Friday, August 14, 2009

LHC News

The LHC has been in the news a lot recently, here here* and here**, and the press has been less than positive. Not inaccurate per se, but twisted and seen in the most negative light possible. In this post I'll try to lay the current status and future plans out for you, explain what they mean, and give my perspective on them. You should know that I'm certainly not an optimist when it comes to the LHC. As they say, once bitten, twice shy.


The facts are these: September 19th, 2008 the LHC experienced a major accident while trying to commission the magnets to reach their design current capacity. While ramping up the current in a set of superconducting magnets a defect in the connections between magnets caused a part of the assembly go resistive, resulting in an electrical arc which punctured the cryostat walls, bringing the superfluid helium into contact with room temperature air and, most generally, releasing a lot of energy in a short period of time (i.e. explosion, although no combustion occurred). That was a mouthful. In simple terms, the magnets had an enormous amount of energy flowing through them unhindered and then all of a sudden the energy encountered a blockage and dumped itself into the surrounding material. This great release of energy melted the interface between the magnets, their cooling systems, and the tunnel which meant that their cooling medium, superfuild helium (1.7K, colder than outer space!), hit the warm air of the tunnel. The helium went from a superfluid state to gas, resulting in a 400x increase in volume and pressure waves which rocked the 1o ton magnets out of their anchors, moving some by almost half a meter and blowing the doors of the tunnel off their hinges. Pretty spectacular, but also pretty devastating to a machine which had been decades in the making.

It wasn't until about six months after the accident that the LHC team truly understood the cause of the problem, a faulty design for the interconnects between the magnets, called bus bar splices. They used a design that was less expensive than the standard one used in other superconducting machines but which ultimately could not withstand the currents required by the LHC. There are thousands of these splices which will need to be replaced before the LHC can go to its design energy, 7 TeV.

These faulty splices do not prevent the LHC from running at a lower energy, however.

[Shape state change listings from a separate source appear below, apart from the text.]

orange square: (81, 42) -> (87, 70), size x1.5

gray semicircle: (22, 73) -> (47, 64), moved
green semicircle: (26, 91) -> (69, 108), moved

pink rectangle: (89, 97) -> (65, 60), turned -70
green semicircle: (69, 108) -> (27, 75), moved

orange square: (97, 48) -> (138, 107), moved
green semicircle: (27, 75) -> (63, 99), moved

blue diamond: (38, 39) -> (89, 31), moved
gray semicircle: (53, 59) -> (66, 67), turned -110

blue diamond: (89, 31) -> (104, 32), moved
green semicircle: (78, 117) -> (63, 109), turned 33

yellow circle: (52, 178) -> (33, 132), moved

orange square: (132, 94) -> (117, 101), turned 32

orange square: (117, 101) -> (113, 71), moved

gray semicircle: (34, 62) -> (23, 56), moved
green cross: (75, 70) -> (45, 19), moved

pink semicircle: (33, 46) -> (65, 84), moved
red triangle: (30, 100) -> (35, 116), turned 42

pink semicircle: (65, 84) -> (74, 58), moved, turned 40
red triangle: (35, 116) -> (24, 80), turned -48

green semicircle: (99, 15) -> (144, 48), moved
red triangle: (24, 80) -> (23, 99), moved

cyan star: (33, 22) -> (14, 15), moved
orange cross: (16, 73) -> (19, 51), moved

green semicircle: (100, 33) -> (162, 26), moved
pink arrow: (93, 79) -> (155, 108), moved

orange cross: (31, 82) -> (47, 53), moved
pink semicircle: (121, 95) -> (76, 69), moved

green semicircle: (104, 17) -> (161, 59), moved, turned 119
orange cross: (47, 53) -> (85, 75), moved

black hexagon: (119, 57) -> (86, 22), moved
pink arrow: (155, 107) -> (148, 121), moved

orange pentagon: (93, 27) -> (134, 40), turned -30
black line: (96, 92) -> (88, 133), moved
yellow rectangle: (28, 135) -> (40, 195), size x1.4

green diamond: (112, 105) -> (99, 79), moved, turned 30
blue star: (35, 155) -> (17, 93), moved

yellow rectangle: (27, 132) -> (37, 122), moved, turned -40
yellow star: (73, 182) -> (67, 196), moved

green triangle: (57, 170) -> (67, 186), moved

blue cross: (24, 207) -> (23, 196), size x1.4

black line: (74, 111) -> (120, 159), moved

Each splice has been measured to find out how much current it can withstand and the LHC believes it can safely run at up to 5 TeV. The current run plan, announced last week, is to start at 3.5 TeV beams, take a sizable amount of data at that energy then slowly ramp up to 5 TeV by the end of 2010. This procedure will nominally begin in late November, from that one can project first collisions by late December/early January at injection energy (450 GeV) and then 3.5 TeV collisions a month or so later. Now, I don't believe that schedule. I fully expect it to slip by a couple of months because things never run as smoothly as expected. However, I do think we will get an analyzable amount of data in the first half of 2010.



So, what does that all mean? What is a TeV and why does it matter if the machine runs at 3.5,5, or 7? A TeV stands for a trillion electron volts, or a trillion times the energy an electron accumulates while traveling through a one volt potential. It's an arcane unit, but us physicists are fond of them, so they pop up all over the place. The important thing to remember is that it is a unit of energy. The important parameters of the LHC are what energy it will collide protons at and how many collisions it will produce (termed its luminosity).

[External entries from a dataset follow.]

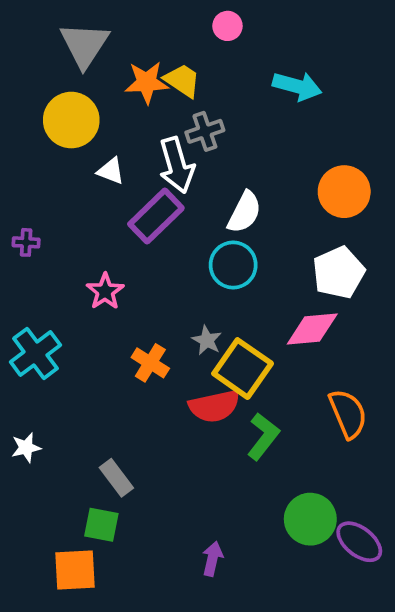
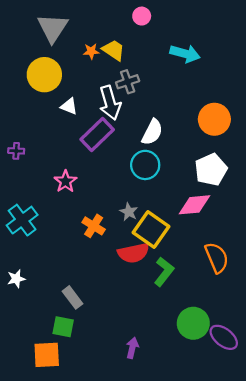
orange star: (147, 82) -> (91, 51), size x0.6

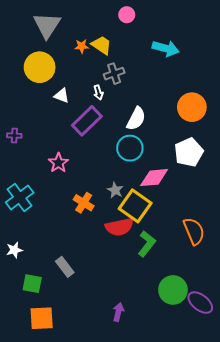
white arrow: (110, 103) -> (98, 92), size x0.5
pink diamond: (194, 205) -> (154, 178), moved
green square: (63, 327) -> (32, 284), moved

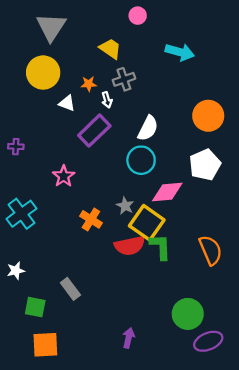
orange star: (82, 46) -> (89, 84), moved
green L-shape: (147, 244) -> (160, 247), moved, turned -40
purple ellipse: (200, 303) -> (208, 341), moved, turned -60

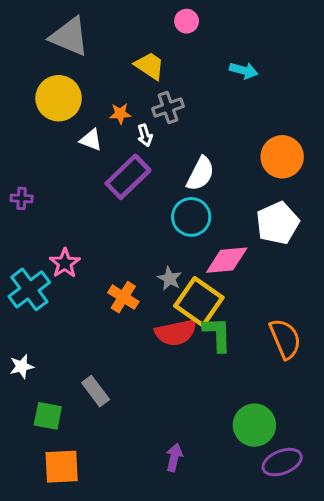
gray triangle: (51, 27) -> (69, 37), turned -40
cyan arrow: (180, 52) -> (244, 70), size x0.7
pink star: (64, 176) -> (65, 263), moved

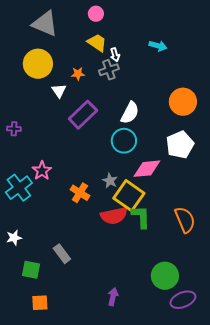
pink circle: (187, 21) -> (96, 14), moved
white arrow: (145, 135) -> (115, 55), moved
white triangle: (91, 140) -> (59, 91), turned 35
orange square: (62, 467) -> (40, 303), size x0.7

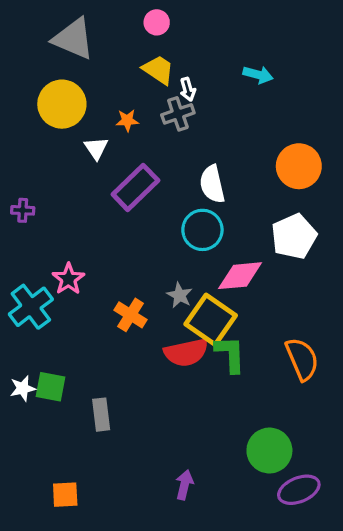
white semicircle: (130, 113) -> (212, 184), turned 140
gray rectangle: (62, 254) -> (101, 415), turned 30
green square: (31, 270) -> (50, 387), moved

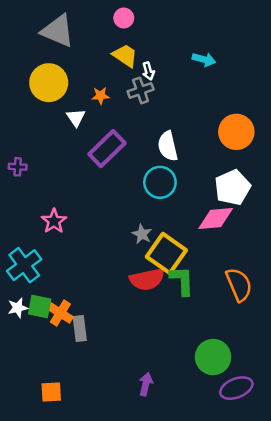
pink diamond: (240, 276) -> (216, 219), moved
cyan cross: (31, 307) -> (24, 265), moved
orange cross: (131, 315) -> (60, 313), moved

Now on to the why does it matter part, and it all comes down to

E = mc^2


Einstein's famous equation, embedded in the public consciousness yet not always understood, means that energy can be converted to mass and vice versa. For particle physicists this equation means that we can collide particles (protons) to create new particles and the energy of those collisions determines how massive a particle we can create. As we increase the energy of the collisions we can produce more massive particles and probe the laws of physics at a deeper level.

The other important parameter is the number of collisions because the outcome of any single collision is a priori unknown. There is a probability of producing particle X, Y or Z in a collision but we don't know that collision 1 will produce X, collision 2 will produce Y and so on. We just know that there is a (very small) probability that X will be produced so we have to collide enough protons to know that 10 or 100 or 1000 Xs should've been produced. We then look for X in our data and we can verify whether or not the probability we expected was correct.
These probabilities change with energy: it's easier to produce heavy particles when there is more energy in a collision. So the LHC is trying to maximize the energy and number of collisions as soon as possible. 3.5 TeV will be a good start. It's already over 3 times the current highest energy particle accelerator at Fermi Lab.

The 2010 data will not be a big leap forward for particle physics. More likely it will be like the little hop and step the long jumper takes before hurtling herself through the air. (edit: long jumpers don't actually take that hop and skip. I was thinking of a cross between a long jump and a triple jump) Unless we are extremely lucky and Nature has been extremely gracious, the real discoveries won't come until 2011 or 2012. But 2010 will be good enough for me to graduate. And that's about all I care about right now.


*This article, the most positive of the three is nearly impossible to find on the NYTimes website, whereas the others are quite easy to find.
**This article is the worst thing I've read in a long time. Absolutely terrible and I can't believe the NYTimes published it as 'journalism'.